We used a fear-learning paradigm previously described , in which subjects were tested over two consecutive days. On day 1, subjects completed habituation, conditioning, and extinction. The habituation phase consisted of 8 trials in which the conditioned stimuli (red or blue desk lights) were presented in two separate contextual (library and office), without any shock. The contextual stimulus appeared 6 sec prior to the onset of the desk light, which lasted for 12 sec, after which the screen went blank. The average inter-trial interval was 16 sec (range 12–21 sec). Habituation was immediately followed by conditioning, where one of the desk lights (e.g., red CS+) was paired with a mild shock to the second and third fingers of the dominant hand. Conditioning occurred within a specific context (e.g., office) (see Figure Figure1).1). The alternative desk light (e.g., blue CS-) was presented without any shock. The color of the stimulus for the CS+(blue vs. red light), as well as the conditioning context (library vs. office), were counter balanced across subjects. The shock lasted 0.5 sec and started immediately after CS+offset. The electric current was generated by a Coulbourn transcutaneous aversive finger stimulator (E13-22) powered by a 9-V dry cell battery. The intensity of the current was pre-set by each participant to be “highly annoying, but not painful”. The electrodes remained attached to the subject’s fingers during all phases of the experiment, and subjects were instructed prior to each phase that they “may or may not receive a shock”. Subjects were given 10 trials of conditioning (5 CS+and 5 CS-). After a few minutes, they received 20 trials of extinction (10 CS+and 10 CS-), in which the CS+and CS- were presented without shocks, in the alternate context (e.g., library).
On Day 2, subjects were brought back to the lab in order to test their retention of the extinction memory. Subjects were shown the context stimulus alone, followed 6 sec later by the CS+without any shock. Extinction memory was tested in two phases: recall and renewal, each consisting of 10 trials (5 CS+and 5 CS-). During the recall phase, the CS+was presented in the extinction context (recall of safety), whereas during the renewal phase, the CS+was presented in the conditioning context (recall of danger). The order of testing (recall vs. renewal) was counterbalanced across subjects.

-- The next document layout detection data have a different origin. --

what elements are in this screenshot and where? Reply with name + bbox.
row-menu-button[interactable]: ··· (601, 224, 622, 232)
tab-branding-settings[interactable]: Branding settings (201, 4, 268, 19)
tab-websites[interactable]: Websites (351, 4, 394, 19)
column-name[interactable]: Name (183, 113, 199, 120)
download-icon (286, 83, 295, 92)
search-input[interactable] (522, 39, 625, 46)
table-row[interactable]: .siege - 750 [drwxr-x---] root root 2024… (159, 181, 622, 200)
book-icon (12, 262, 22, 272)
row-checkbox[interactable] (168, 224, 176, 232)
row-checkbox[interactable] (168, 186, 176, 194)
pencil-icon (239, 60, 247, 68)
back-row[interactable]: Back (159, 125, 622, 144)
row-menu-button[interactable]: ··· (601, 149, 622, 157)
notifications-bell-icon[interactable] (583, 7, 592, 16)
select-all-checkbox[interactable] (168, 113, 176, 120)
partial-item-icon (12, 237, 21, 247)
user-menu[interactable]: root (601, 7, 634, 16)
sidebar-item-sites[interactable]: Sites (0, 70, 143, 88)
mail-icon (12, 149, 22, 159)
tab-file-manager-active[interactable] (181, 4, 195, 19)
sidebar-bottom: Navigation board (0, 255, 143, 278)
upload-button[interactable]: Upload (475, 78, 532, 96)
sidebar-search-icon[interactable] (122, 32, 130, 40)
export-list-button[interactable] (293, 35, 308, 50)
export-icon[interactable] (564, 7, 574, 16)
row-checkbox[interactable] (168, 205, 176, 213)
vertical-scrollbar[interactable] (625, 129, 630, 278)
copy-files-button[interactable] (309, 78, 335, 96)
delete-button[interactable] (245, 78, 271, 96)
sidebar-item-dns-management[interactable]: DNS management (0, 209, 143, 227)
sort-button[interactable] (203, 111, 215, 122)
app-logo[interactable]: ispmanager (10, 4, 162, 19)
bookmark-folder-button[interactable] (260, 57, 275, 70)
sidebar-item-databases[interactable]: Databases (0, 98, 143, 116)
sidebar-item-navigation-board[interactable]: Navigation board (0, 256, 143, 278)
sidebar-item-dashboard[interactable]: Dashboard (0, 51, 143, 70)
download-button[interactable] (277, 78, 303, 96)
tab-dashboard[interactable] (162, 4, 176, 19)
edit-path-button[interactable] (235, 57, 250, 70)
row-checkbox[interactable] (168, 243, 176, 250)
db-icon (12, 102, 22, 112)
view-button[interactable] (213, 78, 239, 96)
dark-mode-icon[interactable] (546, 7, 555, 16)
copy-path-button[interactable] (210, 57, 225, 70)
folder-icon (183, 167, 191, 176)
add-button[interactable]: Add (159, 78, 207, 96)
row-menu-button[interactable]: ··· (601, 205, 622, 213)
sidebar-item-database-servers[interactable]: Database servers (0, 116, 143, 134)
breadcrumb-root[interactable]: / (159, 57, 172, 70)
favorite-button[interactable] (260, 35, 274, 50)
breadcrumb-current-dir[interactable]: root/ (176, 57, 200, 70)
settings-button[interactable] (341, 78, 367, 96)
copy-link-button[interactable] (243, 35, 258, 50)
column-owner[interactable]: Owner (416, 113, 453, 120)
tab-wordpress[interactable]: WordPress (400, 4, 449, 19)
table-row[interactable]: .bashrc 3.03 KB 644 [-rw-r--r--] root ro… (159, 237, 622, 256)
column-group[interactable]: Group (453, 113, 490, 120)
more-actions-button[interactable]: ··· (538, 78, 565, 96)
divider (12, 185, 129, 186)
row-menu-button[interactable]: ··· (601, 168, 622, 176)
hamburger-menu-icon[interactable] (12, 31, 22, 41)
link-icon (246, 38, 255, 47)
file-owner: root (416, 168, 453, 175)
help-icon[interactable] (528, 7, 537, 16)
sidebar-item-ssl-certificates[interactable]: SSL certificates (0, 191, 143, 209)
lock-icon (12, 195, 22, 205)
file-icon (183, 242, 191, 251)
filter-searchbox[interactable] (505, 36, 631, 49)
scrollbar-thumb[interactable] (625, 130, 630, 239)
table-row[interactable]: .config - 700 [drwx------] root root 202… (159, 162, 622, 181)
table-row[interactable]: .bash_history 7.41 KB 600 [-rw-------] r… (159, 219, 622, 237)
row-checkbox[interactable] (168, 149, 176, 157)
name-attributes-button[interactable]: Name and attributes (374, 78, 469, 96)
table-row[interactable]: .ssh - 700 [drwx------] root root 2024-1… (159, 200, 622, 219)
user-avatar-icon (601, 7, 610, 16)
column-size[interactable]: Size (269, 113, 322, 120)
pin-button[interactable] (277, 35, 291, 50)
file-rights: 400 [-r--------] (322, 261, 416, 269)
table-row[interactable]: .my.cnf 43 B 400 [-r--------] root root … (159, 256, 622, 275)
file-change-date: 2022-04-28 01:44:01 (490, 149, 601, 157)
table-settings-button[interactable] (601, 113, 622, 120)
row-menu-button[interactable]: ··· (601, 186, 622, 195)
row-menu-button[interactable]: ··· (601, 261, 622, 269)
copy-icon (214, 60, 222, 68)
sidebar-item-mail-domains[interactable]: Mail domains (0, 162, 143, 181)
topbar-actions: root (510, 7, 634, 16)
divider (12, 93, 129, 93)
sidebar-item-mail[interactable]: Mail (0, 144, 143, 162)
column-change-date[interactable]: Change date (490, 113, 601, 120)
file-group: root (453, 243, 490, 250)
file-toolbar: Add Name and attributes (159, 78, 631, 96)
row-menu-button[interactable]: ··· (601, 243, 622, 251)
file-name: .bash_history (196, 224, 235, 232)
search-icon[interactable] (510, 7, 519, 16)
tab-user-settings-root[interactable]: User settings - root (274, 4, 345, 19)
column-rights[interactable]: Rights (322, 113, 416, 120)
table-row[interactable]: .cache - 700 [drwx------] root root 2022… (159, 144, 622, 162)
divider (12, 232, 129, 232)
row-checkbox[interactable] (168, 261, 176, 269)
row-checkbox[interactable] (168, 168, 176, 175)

The baseline skin conductance level (SCL) consisted of the average skin conductance during the 5 seconds prior to the first habituation trial. The skin conductance response (SCR) to each stimulus (CS+and CS-) was assessed as previously described [6,22,23]. The average skin conductance during the 6 sec context presentation was subtracted from the average skin conductance during the 12 sec CS+context presentation. We applied a minimum conditioning criteria that required subjects to show an SCR to the CS+greater than 0.05 μS in 2 or more conditioning trials [22,24].
For each phase, the average SCR to the CS+and CS- were calculated as follows; 1) Habituation: average SCR of the first two trials habituation; 2) Conditioning: maximum SCR during conditioning; 3) Extinction: average SCR of trials 1–2 of extinction minus the average SCR of trials 9–10 of extinction; 4) Percent recall: average SCR in trials 1–2 of recall, divided by the peak SCR during conditioning; 5) Percent renewal: average SCR in trials 1–2 of renewal, divided by the peak SCR during conditioning . Differential responses were calculated in the same way, except that the CS- was subtracted from the CS+.

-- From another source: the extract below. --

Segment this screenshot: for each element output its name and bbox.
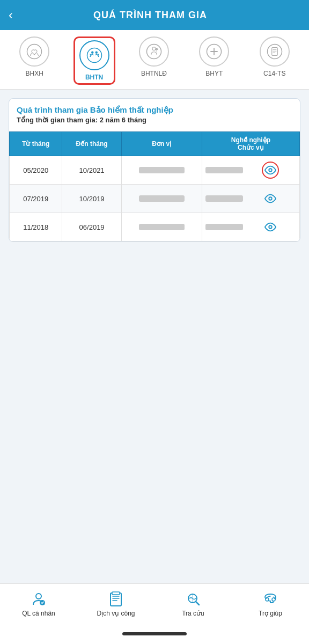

ANOVAs with repeated measures were used to evaluate differences in SCRs to the CS+and CS-. Two-factor ANOVA’s (stimulus vs. trial) were performed for each phase of the experiment, to test for main effects and interactions. The stimulus main effect and stimulus X trial interaction effect were tested using the multivariate criterion of Wilk’s lambda (Λ). Paired-samples t tests were conducted to follow up the significant interactions. We controlled for familywise error rate across these tests by using Holm’s sequential Bonferroni approach (SPSS, version 19.0)

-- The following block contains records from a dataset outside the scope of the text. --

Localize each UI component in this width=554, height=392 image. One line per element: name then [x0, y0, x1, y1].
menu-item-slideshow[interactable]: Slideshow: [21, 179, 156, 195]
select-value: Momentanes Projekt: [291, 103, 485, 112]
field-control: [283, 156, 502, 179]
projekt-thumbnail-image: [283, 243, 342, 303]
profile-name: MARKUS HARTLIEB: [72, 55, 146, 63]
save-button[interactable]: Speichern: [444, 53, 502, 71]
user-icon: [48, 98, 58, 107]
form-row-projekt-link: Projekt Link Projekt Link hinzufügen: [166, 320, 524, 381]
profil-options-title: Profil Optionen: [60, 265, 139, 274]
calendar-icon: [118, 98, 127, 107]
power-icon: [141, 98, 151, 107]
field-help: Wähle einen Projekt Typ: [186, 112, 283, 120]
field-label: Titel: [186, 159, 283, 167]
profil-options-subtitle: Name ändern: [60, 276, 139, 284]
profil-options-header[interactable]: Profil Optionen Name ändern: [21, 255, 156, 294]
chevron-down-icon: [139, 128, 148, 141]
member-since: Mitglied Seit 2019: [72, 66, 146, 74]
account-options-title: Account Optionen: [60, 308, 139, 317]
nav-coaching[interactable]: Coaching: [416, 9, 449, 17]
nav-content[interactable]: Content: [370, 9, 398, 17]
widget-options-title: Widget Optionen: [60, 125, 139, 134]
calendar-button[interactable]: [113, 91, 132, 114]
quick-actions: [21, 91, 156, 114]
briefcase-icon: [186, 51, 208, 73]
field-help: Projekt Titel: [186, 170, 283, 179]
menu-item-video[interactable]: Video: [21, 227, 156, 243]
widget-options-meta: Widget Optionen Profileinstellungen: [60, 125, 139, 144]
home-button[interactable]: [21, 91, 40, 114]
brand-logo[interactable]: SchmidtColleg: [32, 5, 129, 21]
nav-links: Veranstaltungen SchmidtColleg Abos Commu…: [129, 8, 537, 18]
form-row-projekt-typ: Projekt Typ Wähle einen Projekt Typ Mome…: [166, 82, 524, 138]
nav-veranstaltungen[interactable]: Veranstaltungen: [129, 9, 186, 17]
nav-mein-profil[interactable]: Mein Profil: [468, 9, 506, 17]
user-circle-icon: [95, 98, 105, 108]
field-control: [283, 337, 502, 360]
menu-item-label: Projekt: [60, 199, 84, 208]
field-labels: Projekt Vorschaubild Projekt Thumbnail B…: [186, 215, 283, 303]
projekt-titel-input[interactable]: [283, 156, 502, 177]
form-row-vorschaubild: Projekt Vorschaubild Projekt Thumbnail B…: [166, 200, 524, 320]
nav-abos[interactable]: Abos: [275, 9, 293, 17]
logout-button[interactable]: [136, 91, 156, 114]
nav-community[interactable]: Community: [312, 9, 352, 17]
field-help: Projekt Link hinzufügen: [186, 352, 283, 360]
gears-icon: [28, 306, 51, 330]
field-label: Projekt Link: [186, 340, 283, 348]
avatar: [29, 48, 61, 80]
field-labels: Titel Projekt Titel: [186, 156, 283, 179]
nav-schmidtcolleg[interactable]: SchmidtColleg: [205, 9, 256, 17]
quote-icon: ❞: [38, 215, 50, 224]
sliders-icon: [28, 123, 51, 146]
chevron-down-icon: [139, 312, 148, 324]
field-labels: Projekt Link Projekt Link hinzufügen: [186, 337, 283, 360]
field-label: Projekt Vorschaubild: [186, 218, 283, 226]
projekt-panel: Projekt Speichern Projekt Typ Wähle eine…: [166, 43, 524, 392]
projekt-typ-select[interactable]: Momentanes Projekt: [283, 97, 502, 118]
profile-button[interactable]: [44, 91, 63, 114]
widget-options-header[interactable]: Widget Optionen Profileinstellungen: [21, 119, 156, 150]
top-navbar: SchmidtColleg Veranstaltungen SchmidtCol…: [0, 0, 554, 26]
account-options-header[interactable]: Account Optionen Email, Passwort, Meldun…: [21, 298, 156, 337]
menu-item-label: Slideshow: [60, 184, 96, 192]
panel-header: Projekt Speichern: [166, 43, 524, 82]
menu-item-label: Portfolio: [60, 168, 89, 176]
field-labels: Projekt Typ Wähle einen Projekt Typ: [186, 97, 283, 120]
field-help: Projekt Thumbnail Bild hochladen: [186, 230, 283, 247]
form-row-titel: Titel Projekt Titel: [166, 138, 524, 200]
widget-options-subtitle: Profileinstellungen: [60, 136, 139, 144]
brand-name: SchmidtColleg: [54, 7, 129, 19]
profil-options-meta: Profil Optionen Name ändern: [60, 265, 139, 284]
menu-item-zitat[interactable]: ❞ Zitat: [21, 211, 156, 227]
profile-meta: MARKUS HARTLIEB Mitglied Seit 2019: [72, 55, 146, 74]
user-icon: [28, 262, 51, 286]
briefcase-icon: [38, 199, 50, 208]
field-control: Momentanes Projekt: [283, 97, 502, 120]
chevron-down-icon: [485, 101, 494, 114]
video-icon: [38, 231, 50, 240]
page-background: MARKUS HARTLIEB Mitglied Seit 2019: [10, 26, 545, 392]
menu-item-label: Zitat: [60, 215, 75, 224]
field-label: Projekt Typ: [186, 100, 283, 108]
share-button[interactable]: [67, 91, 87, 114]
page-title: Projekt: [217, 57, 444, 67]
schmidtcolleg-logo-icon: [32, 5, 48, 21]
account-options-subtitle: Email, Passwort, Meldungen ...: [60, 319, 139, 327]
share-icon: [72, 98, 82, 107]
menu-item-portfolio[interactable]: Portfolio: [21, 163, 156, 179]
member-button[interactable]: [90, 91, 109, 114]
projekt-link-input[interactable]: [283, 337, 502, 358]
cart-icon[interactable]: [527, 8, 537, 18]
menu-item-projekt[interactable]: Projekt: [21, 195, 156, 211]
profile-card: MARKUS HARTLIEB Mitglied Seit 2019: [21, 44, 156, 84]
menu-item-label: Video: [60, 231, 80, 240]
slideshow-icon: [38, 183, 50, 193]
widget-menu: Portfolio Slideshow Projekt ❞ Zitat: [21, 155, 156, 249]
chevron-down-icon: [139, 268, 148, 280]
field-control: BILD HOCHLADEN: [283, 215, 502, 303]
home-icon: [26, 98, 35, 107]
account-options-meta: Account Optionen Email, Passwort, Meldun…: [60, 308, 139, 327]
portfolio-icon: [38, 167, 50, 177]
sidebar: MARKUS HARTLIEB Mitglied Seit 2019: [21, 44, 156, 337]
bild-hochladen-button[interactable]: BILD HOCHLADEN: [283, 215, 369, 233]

The relationship between psychological tests and physiological measures for each phase was evaluated using simple linear regressions, followed by stepwise multiple linear regression analysis using combinations of tests (SPSS, version 16.0). Simple linear regressions yielded an R2 representing the amount of variance explained by the test variable, and a beta coefficient (β) representing the correlation coefficient (r) between that test variable and the SCR. We performed a forward stepwise procedure in which variables were added to the model in two steps . The first step included the psychological test variables: BAI, STAI, NEO personality factors, and the neuropsychological measures (MSIT, EST). The second step added additional variables that could have an effect on physiological responses such as sex, age, shock level, baseline SCL, and unconditioned responses to shock. This yielded a unique set of predictor variables for each phase. Multicollinearity between the predictor variables was evaluated by calculating the tolerance criteria . β coefficients were determined for each factor in the model, and R2 values were adjusted for small sample size .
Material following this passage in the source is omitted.